1Seed 2.1 ProByteDance2.0%
1Seed 2.1 TurboByteDance2.0%

FAQ

Common questions about the HorizonMath benchmark and leaderboard.

What is the HorizonMath benchmark?

HorizonMath is an extremely difficult frontier mathematics benchmark designed to test the limits of mathematical reasoning on research-level and competition-beyond problems.

What is the HorizonMath leaderboard?

The HorizonMath leaderboard ranks 2 AI models based on their performance on this benchmark.
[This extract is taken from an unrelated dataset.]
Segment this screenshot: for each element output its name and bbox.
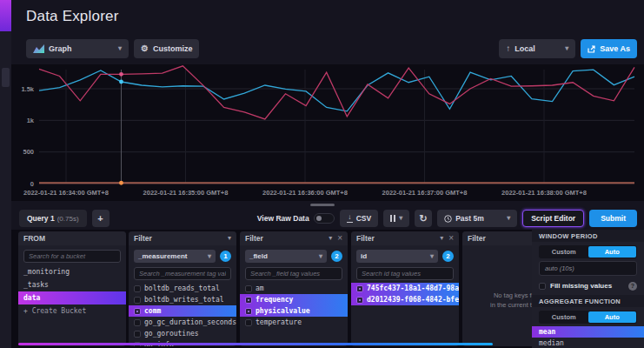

Currently, Seed 2.1 Pro by ByteDance leads with a score of 0.020. The average score across all models is 0.020.

What is the highest HorizonMath score?

The highest HorizonMath score is 0.020, achieved by Seed 2.1 Pro from ByteDance.

How many models are evaluated on HorizonMath?

2 models have been evaluated on the HorizonMath benchmark, with 0 verified results and 2 self-reported results.

What categories does HorizonMath cover?

HorizonMath is categorized under math and reasoning. The benchmark evaluates text models.

How recent are the HorizonMath leaderboard results?

The HorizonMath leaderboard was last updated in June 2026 and currently includes 2 evaluated models.